Cette orientation, d'autres agences l'ont amorcée depuis longtemps. À commencer par les réseaux de communication américains. Ainsi Draft Worldwide revendique-t-il depuis vingt-cinq ans un positionnement clair avec la signature « The science behind the success ».« À partir de données quantitatives et qualitatives sur le comportement des consommateurs, notre groupe a développé de nombreux outils d'analyse opérationnelle qui permettent un vrai pilotage des campagnes »,assure Didier Stora, président de Draft France. L'agence a renforcé ce positionnement fin 2003 et se targue d'être l'une des rares de l'Hexagone à réunir sous la même entité une société d'études et un planning stratégique mêlant des gestionnaires de bases de données et des « dataminers » qui décortiquent le comportement des consommateurs pour des clients comme Canal +, Shopi ou SFR Entreprises.

Draft n'est pas un cas isolé. La société Arvato D, qui a succédé à D Interactive après son rachat par Bertelsmann, renaît de ses cendres après l'échec de sa stratégie de diversification dans les centres d'appels. Elle a maintenu un positionnement mixte, autour d'un pôle « business intelligence » et de DL'agence, conseil en marketing relationnel. Mais, historiquement, c'est OgilvyOne qui a été la première à développer une forte expertise en marketing « one to one ».« C'est dans les gènes de l'agence,explique son président Laurent Lilti.Avant de la fonder, David Ogilvy avait été vendeur et avait travaillé pour l'institut Gallup, à Princeton. Il était très sensible aux problématiques d'optimisation publicitaire. »Pour des clients historiques comme American Express ou IBM, le modèle du département intégré de « dataconsult », créé en 1986, a été dupliqué dans tout le réseau au début des années quatre-vingt-dix. Un département ciblage structure aujourd'hui la manière de travailler de l'agence.« À tel point qu'on a du mal à appréhender un brief sans bases de données »,souligne Laurent Lilti.

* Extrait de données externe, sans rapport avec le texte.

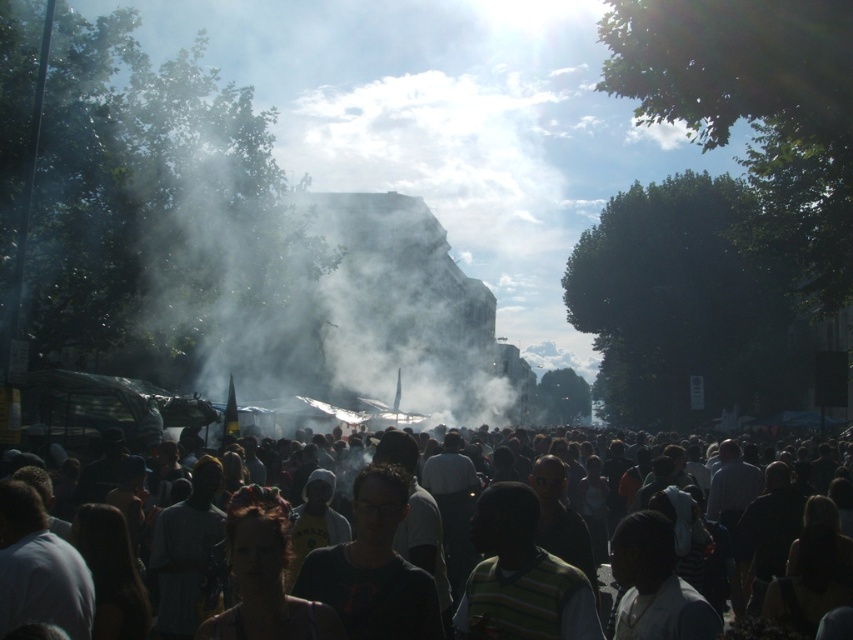 Is dark clothing crowd at center below striped cotton shirt at center?

Incorrect, dark clothing crowd at center is not positioned below striped cotton shirt at center.

Does dark clothing crowd at center have a greater width compared to striped cotton shirt at center?

Yes.

You are a GUI agent. You are given a task and a screenshot of the screen. Output one action in this format:
    pyautogui.click(x=<x>, y=<y>)
    Task: Click on the dark clothing crowd at center
    This screenshot has height=640, width=853.
    Given the screenshot: What is the action you would take?
    pyautogui.click(x=762, y=531)

Is white vapor at center further to the viewer compared to striped cotton shirt at center?

Yes, white vapor at center is further from the viewer.

Which is in front, point (300, 353) or point (473, 536)?

Point (473, 536)

Locate an element on the screen. This screenshot has width=853, height=640. white vapor at center is located at coordinates (399, 301).

Does white vapor at center have a smaller size compared to dark clothing crowd at center?

Incorrect, white vapor at center is not smaller in size than dark clothing crowd at center.

Where is `white vapor at center`? white vapor at center is located at coordinates (399, 301). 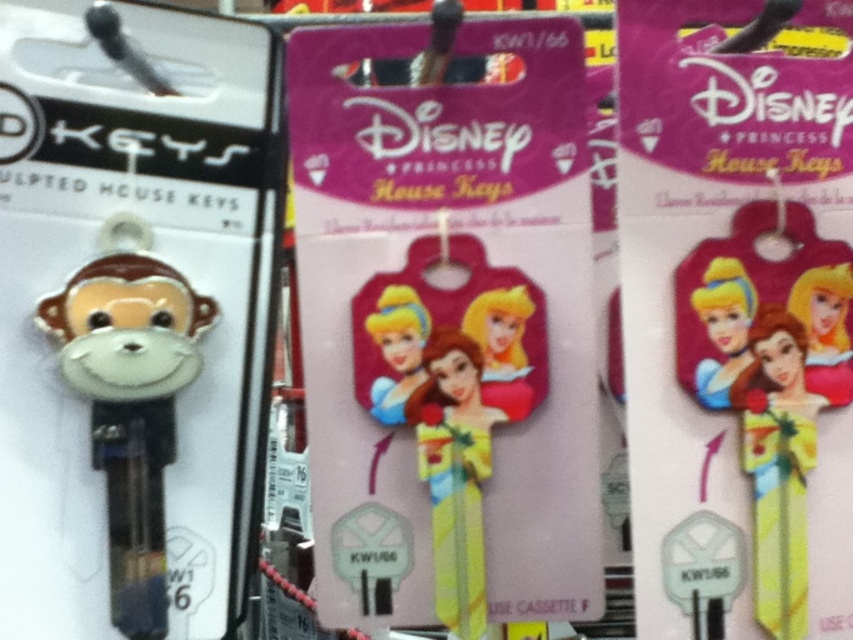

À l'instar d'OgilvyOne, les agences se sont souvent dotées des compétences adaptées aux besoins de leurs clients, comme MRM (McCann) avec Nestlé ou Wunderman (Young&Rubicam) qui, après une période de flottement due à un malheureux changement de nom (Impiric), revient dans la course en capitalisant sur les programmes relationnels développés pour Danone ou Unilever. L'agence Rapp Collins (DDB), elle, a pu accélérer son expertise en remportant fin 2003 le programme de fidélisation d'Air France, détenu pendant sept ans par OgilvyOne.

Mais d'autres voies sont possibles dans la course à la connaissance marketing. MRM s'est orientée vers un modèle d'intégration de culture « consulting », avec un pôle d'analystes qu'il n'a pas toujours été facile de défendre.« L'agence a souffert de son positionnement CRM après l'explosion de la bulle Internet,rappelle Jean-Yves Hepp, directeur général de MRM Partners.Mais le marché est plus mûr à présent. »L'agence a triplé de volume en quatre ans et table sur une croissance de son chiffre d'affaires de 20 % en 2004. Proximity BBDO et Tequila (TBWA), quant à elles, proposent un modèle fondé sur le conseil et la création. Comme la plupart des acteurs du marché, elles achètent à l'extérieur des études qui nourrissent leur réflexion.« La connaissance client est au coeur de nos préoccupations,souligne Olivier Abel, directeur général de Proximity BBDO.Mais il n'est pas nécessaire d'internaliser ces compétences pour accompagner nos clients dans leurs besoins en intelligence marketing. »

Dans l'ensemble, les agences ont donc bien compris l'intérêt de se doter des ressources nécessaires. Reste qu'il faut ensuite faire travailler ensemble des profils très différents. Difficile d'implanter une culture relationnelle dans le traditionnel binôme création/commercial. Pour les agences, le challenge est aussi celui-là.